El gran autobús de dos pisos se dobla y redobla como una pastilla de plastilina Jovi, girando por una de las calles que atraviesan la Gran Vía. Después, baja pisando huevos por Alcalá. Ahora frena en seco. Algo raro pasa. Y no es lo raro de siempre, es algo raro más raro. Hay tapón de coches. Oigo sirenas y veo tumulto. Parece que hay un accidente. No. Hay dos. Hay tapón de coches. El gran autobús ya no gira. Hay dos accidentes.

Autobús.

Seco.

Calles.

Pastilla.

Jovi.

Dios.

En el primer accidente, ha resultado herida una criatura de peluche con cuerpo de perro y cabeza de caballo. Inexpresivo, su amo la arrastra de una pata barriendo la acera con su cabeza abierta, dejando a su paso un reguero de sangre y sesos. Me avergüenzo de mi mismo porque me afecta profundamente la visión de esa bestia herida, mientras los guiris que me rodean en el bus, los peatones de la calle y el propio dueño del perro permanecen impasibles y hasta sonrientes ante ese pequeña exhibición de pornografía cerebral.

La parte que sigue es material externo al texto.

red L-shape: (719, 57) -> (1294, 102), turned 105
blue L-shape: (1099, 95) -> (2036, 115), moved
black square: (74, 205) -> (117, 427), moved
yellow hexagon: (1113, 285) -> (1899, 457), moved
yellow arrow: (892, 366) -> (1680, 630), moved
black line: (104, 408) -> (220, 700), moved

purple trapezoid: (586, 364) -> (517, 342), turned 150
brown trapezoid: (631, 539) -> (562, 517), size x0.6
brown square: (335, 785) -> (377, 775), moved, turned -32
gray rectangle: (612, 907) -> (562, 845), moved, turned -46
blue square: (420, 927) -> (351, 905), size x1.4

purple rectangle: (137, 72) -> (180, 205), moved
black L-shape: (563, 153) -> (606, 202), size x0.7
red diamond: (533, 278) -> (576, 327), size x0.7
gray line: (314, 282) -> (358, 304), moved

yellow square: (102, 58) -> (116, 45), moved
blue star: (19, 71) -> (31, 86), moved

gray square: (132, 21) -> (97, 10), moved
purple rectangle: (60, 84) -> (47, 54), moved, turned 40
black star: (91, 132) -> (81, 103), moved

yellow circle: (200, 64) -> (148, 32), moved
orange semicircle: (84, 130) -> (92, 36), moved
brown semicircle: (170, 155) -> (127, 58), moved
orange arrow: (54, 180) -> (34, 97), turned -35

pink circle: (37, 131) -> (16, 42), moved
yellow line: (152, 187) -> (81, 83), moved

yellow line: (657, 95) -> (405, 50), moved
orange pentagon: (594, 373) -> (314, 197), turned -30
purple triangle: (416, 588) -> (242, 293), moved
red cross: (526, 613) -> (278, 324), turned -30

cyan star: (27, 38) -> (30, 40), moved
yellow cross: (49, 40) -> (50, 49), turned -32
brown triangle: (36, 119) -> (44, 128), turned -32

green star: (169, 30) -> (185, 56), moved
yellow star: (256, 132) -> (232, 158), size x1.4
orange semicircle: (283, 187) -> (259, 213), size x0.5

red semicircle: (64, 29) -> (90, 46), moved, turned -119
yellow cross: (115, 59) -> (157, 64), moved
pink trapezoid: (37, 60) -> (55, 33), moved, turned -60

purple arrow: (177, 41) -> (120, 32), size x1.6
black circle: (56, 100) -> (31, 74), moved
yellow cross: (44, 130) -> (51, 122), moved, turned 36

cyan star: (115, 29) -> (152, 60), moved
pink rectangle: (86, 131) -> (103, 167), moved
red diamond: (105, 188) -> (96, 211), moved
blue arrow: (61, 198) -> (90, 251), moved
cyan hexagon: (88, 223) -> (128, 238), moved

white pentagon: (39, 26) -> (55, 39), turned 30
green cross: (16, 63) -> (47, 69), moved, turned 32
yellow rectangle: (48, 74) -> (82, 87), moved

El gran autobús avanza unos metros más y veo el segundo accidente, en el que ha resultado herido otro animal, de tamaño más grande pero que de alguna manera es el reflejo invertido, aumentado, deformado y complementario del anterior: un grotesco muñeco de peluche viviente con cuerpo de caballo y cabeza de perro. La bestia aún vive, pero su grupa está destrozada o, mejor dicho, DESTAPADA y exhibe un aterrador amasijo de sangre, bilis, riñones, pulmones, órganos grasientos mezclados, juntos y revueltos y aún latentes. Sin embargo, el animal no parece sufrir, y permanece tumbado en la calzada con el culo en pompa como pretendiendo demostrar al mundo de qué está hecho su interior, como gritando a los viandantes: “¡Hey, amiguitos, que no soy solo un peluche, que también sangro y tengo tripas como vosotros!” Y su silencioso grito quizá ha surtido cierto efecto, pues veo las primeras expresiones emocionales de la jornada, aunque no sean precisamente compasivas. Una niña de unos seis o siete años, al parecer hija de los enfadados (o tal vez solo algo molestos) dueños de la bestia malherida, señala al animal y se ríe a carcajadas de su desgracia, con esa implacable crueldad que caracteriza a las crías humanas. Comprendo que, a ojos de la pequeña, ese perro-caballo no deja de ser, en el fondo y pese a su condición de ser vivo, un simple juguete roto. Un juguete híbrido, orgánico y sintiente, pero roto muy roto por dentro y por fuera. “Desensamblado”, diría el puto comecocos.

Aquí no hay nada que ver. Venga. Circulen. Que esto no es una serie”: un guardia urbano le hace señas al conductor y el autobús continúa su camino. Muy leeeeeeentamente nos integramos en el río de vehículos y nos movemos Alcalá abajo como pompas mecánicas, rumbo a los mares de chatarra.